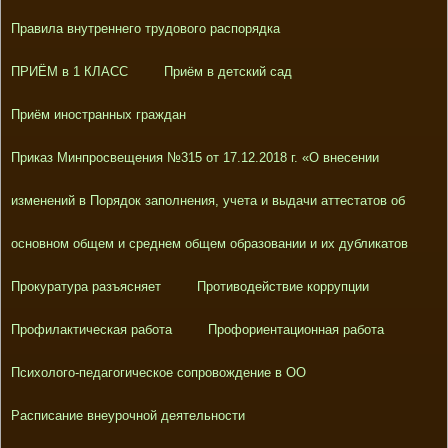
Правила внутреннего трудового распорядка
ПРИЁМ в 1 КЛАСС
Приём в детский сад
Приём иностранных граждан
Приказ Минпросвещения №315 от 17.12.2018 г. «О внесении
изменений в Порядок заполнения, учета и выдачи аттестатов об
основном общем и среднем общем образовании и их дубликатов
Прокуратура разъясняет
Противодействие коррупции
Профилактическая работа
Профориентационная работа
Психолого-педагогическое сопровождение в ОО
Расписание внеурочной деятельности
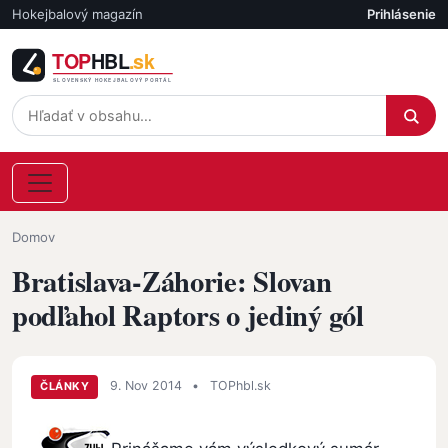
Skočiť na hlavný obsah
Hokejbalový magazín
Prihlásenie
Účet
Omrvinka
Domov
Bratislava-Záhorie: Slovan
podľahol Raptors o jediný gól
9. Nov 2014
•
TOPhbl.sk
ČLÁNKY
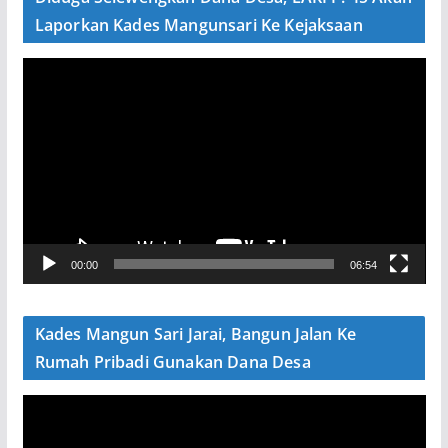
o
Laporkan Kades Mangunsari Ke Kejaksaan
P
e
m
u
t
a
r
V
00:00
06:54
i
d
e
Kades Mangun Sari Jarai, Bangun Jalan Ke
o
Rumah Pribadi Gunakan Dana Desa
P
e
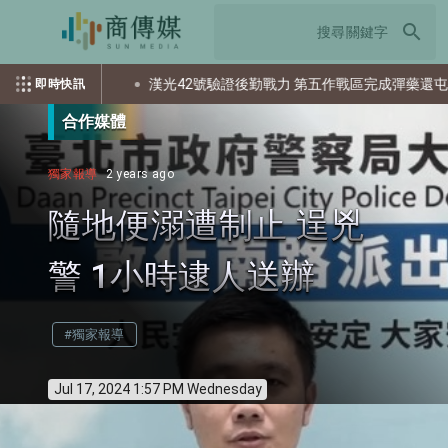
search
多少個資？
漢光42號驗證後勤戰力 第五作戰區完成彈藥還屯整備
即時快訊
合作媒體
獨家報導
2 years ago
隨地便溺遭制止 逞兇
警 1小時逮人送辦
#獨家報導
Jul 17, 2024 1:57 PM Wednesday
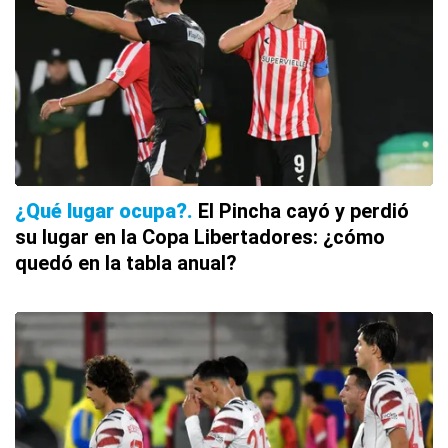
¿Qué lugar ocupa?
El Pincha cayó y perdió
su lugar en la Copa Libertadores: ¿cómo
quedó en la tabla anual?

• • • •

Task item:
Give the number of lines in the listing above that contain the word "работа", with no other text.

Exercise solution:
2